Skip SSL Verification?

aliensnative · November 16, 2020, 7:55am

I am building a messaging app for android (and hopefully for IOS soon).
While testing it on my local network (localhost), it worked fine. However, after I created a site to test it and changed the source code so it will make requests to the test site instead, the requests failed.

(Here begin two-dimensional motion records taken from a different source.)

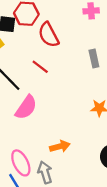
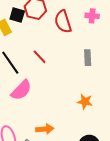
red semicircle: (49, 35) -> (63, 22), moved

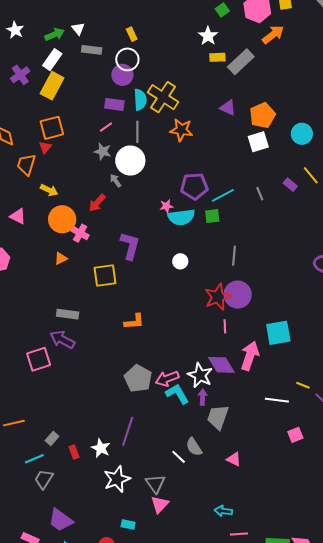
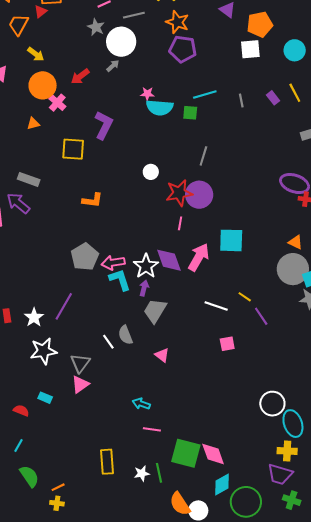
gray line: (137, 132) -> (134, 15), turned 65
gray arrow: (116, 181) -> (113, 66), moved, turned 72
purple pentagon: (194, 186) -> (183, 49), moved
white circle: (180, 261) -> (151, 172), moved

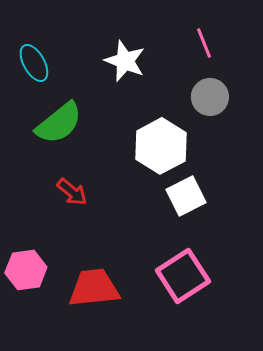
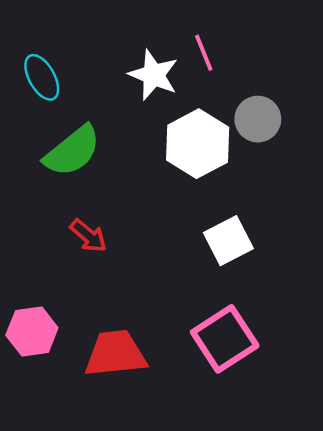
pink line: (204, 43) -> (204, 53), moved
white hexagon: (161, 146) -> (198, 144), moved

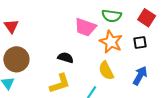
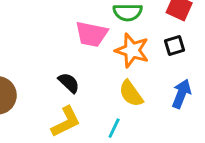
black semicircle: (66, 58) -> (69, 83), turned 35

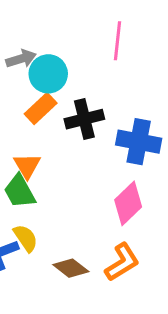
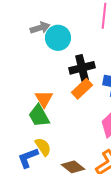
orange rectangle: (41, 108) -> (82, 89), moved

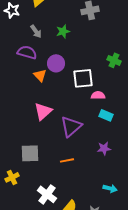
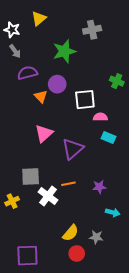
gray arrow: (36, 31) -> (15, 51), moved
green star: (63, 31) -> (64, 51), size x1.6
purple semicircle: (27, 52) -> (27, 73), turned -30
purple star: (104, 148) -> (99, 187), moved
white cross: (47, 194) -> (48, 196), moved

Here are the error logs from the simulator and the an android emulator I used:

Simulator

16:49:57.705  table: 09606430 {
16:49:57.705    [responseType] => "text"
16:49:57.705    [phase] => "ended"
16:49:57.705    [bytesEstimated] => 0
16:49:57.705    [response] => "Certificate required"
16:49:57.705    [name] => "networkRequest"
16:49:57.705    [bytesTransferred] => 0
16:49:57.705    [status] => -1
16:49:57.705    [url] => "https://pinged.ml/engine/v0.5/rest.php/login"
16:49:57.705    [isError] => true
16:49:57.705    [requestId] => userdata: 09604418
16:49:57.705  }

Android Logcat

I/Corona  ( 4322): table: 0xb87cb960 {
I/Corona  ( 4322):   [responseType] => "text"
I/Corona  ( 4322):   [phase] => "ended"
I/Corona  ( 4322):   [bytesEstimated] => 0
I/Corona  ( 4322):   [response] => "javax.net.ssl.SSLProtocolException: SSL handshake aborted: ssl=0xb88070c0: Failure in SSL library, usually a protocol error"
I/Corona  ( 4322): "error:14077410:SSL routines:SSL23_GET_SERVER_HELLO:sslv3 alert handshake failure (external/openssl/ssl/s23_clnt.c:741 0x8c27a990:0x00000000): https://pinged.ml/engine/v0.5/rest.php/login"
I/Corona  ( 4322):   [name] => "networkRequest"
I/Corona  ( 4322):   [bytesTransferred] => 0
I/Corona  ( 4322):   [status] => -1
I/Corona  ( 4322):   [url] => "https://pinged.ml/engine/v0.5/rest.php/login"
I/Corona  ( 4322):   [isError] => true
I/Corona  ( 4322):   [requestId] => false
I/Corona  ( 4322): }

I am guessing it has something to do with the SSL certificate. On my local machine I was the CA so I could install the certificates myself and get rid of any warnings but on the test site, I used Let’s Encrypt.

Now, my question is, is there any way to tell the network.request() API to ignore certificate verification?

XeduR · November 16, 2020, 9:22am

I may be completely misunderstanding the question, but if you don’t want the certificates to come into play, then shouldn’t you just try to make unsecure connections via http and not https?

anon63346430 · November 16, 2020, 10:47am

@XeduR I am not sure advising using http for anything these days is the correct advice - let alone to POST to a log in script.

You will get a handshake error if the client doesn’t support the ciphers the server is wanting to use. A common problem with old Androids and TLS 1.2+ or modern androids and depreciated ciphers.

XeduR · November 16, 2020, 11:07am

Absolutely, there’s no reason to forego SSL. But, if I understood correctly, that’s what the OP asked and this is the only way that came to my mind for skipping SSL verification, i.e. not using it.

aliensnative · November 16, 2020, 5:36pm

Well @XeduR I would’ve done that if it didn’t work when I tested it on my local machine. I actually spent most of the time since I first posted this questing considering not using encryption since the app I’m making is for educational purposes and not intended to handle actual users. In the end, I decided that I wouldn’t be able to live with myself if I took the easy way out without at least trying to fix it for a day or two. But thanks - your suggestion is getting attractive with every hour and failed attempt I make to fix this.
Oh and thanks @anon63346430. It’s nice to know that not all errors are my fault. I guess this is one of the many things in life that is beyond my control eh?

anon63346430 · November 16, 2020, 6:13pm

Are you sure your entire certificate chain is correct? I use https exclusively in my games and have no issues. I block Android < 5 because they don’t understand proper encryption and fail on handshakes.

anon63346430 · November 16, 2020, 6:14pm

You can use this website to check your server config.

aliensnative · November 16, 2020, 6:29pm

Now that you mention it, I think it might have something to do with the certificate chain. I am using self-signed certificates to test it and I’m guessing that may be the whole root of the issue. That’s why I am not surprised when it got graded “B” (thanks for the link though).
I think I’ll just will purchase one from a trusted CA later and if the problem persists, I’ll just work on something new that doesn’t involve making your own REST api – like a card game.